Lines containing the word "usunąć" are to be copied from the data below.

=== Records shown ===

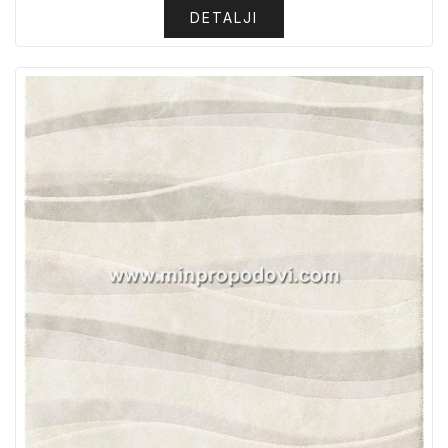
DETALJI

===
=== Records shown ===

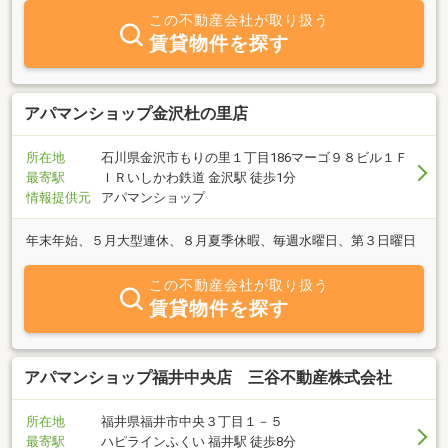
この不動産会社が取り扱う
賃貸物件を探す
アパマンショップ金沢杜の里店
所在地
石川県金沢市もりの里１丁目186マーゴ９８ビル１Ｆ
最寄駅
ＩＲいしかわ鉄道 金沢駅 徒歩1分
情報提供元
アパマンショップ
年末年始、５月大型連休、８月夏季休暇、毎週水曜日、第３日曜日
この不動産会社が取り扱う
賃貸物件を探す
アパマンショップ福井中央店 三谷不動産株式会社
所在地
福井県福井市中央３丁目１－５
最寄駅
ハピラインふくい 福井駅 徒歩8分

===
=== Records shown ===

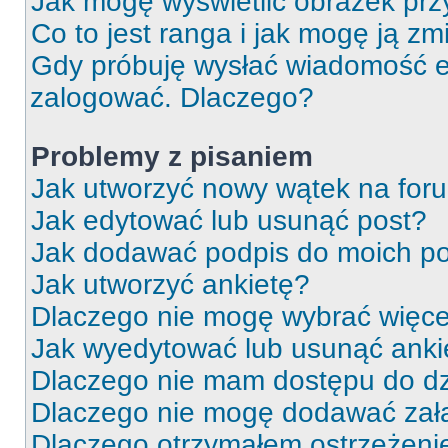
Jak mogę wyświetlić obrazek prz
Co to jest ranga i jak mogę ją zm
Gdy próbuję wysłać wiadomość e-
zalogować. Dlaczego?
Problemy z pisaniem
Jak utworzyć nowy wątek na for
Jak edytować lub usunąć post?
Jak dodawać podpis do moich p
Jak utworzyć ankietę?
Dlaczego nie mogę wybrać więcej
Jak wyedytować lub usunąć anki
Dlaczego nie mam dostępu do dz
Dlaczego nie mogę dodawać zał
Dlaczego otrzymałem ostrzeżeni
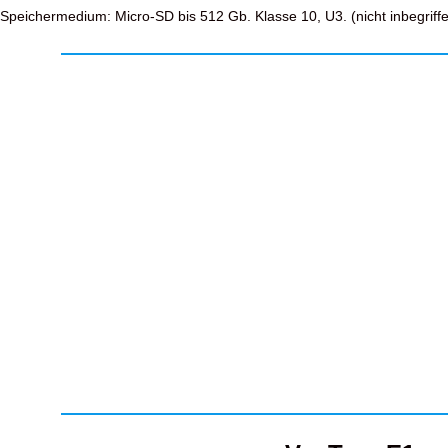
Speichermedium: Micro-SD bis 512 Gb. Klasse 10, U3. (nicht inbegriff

===

Response>
Jak edytować lub usunąć post?
Jak wyedytować lub usunąć anki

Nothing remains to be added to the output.